The IBMA Foundation, the philanthropic arm of the International Bluegrass Music Association, has announced that the recipient of their 2019 Rosenberg Bluegrass Scholarship Award will be Jordan Laney, Presidential Pathway Postdoctoral Fellow in the Department of Religion and Culture at Virginia Tech in Blacksburg, Virginia. She receives a cash grant of $500, and will be invited to present at the academic conference held in conjunction with the IBMA Business Conference in Raleigh, NC in September.
Each year the organization presents this award to the developing academic scholar who they feel has presented the best paper on an aspect of bluegrass music at a juried academic conference. It is named in honor of bluegrass historian and academician Neil Rosenberg, a 2014 inductee into the Bluegrass Music Hall of Fame.
According to the Foundation…
The objective of this award is to grow the academic awareness of bluegrass music by encouraging developing academic scholars to present research of high quality to fellow scholars on any aspect of the genre. Developing academic scholars eligible for this award are defined as graduate students in MA or PhD programs and recent PhDs (within five years of degree completion).
Laney’s paper that took the prize is entitled: “Rehistoricization and Performance: a Methodological Approach to (Re) Creating the Bluegrass Genre.” It was presented at the Cultural Studies Association Conference at Tulane University in New Orleans, LA over the May 30-June 1 weekend. It examines Carlton Haney’s iconic “Bluegrass Story” from a feminist perspective.

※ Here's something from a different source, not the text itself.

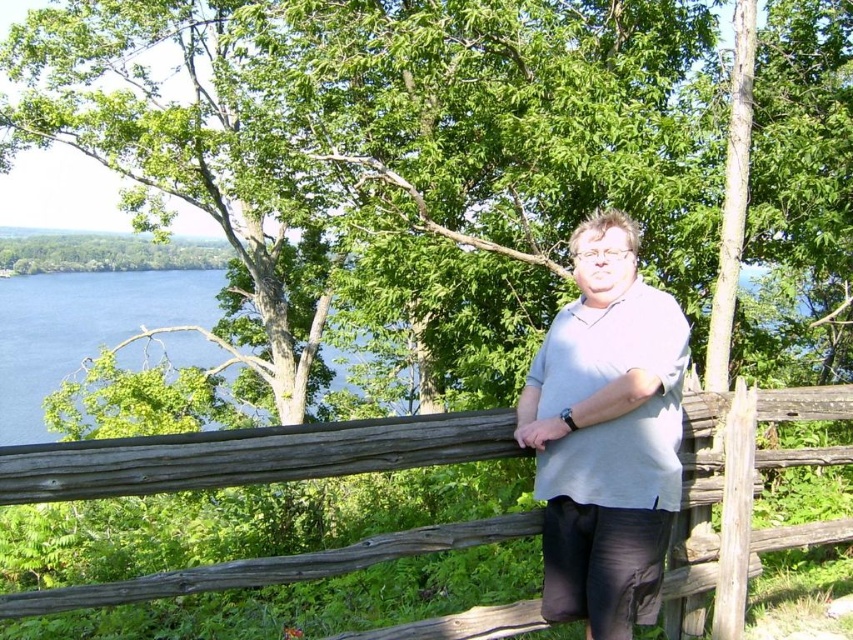 You are a painter who wants to paint the weathered wood fence at center. You noticed a specific point on the fence at coordinates point (245, 456). Where exactly is this point located on the fence?

The point (245, 456) is located on the weathered wood fence at center.

You are a photographer trying to capture the person in the light gray cotton shirt at center and the blue liquid water at left. Which object is closer to the camera based on their positions?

She describes the paper thusly…
“This paper discusses the methodological findings of my dissertation in which I focus on “the Story,” a staged event curated by folklorist Ralph Rinzler, and a narrative that quickly became the history of bluegrass music. I argue that the quick adoption of a single story highlighted the roles of men and arguably veiled the influence of women and people of color within the genre. Interested in utilizing alternative conceptual approaches to uncover marginalized stories, I combine archival, reflexive interviews, ethnographic, participant observation, and survey methods to disrupt traditional narratives. Specifically, my paper not only asks how bluegrass music festivals began, for whom, and to what end, but focuses on research methods and power structures within the community, reflecting on how histories are created. Attention is focused on the construction of the narrative to allow greater insight into the social desires, political needs, and economic trends of the bluegrass community across time.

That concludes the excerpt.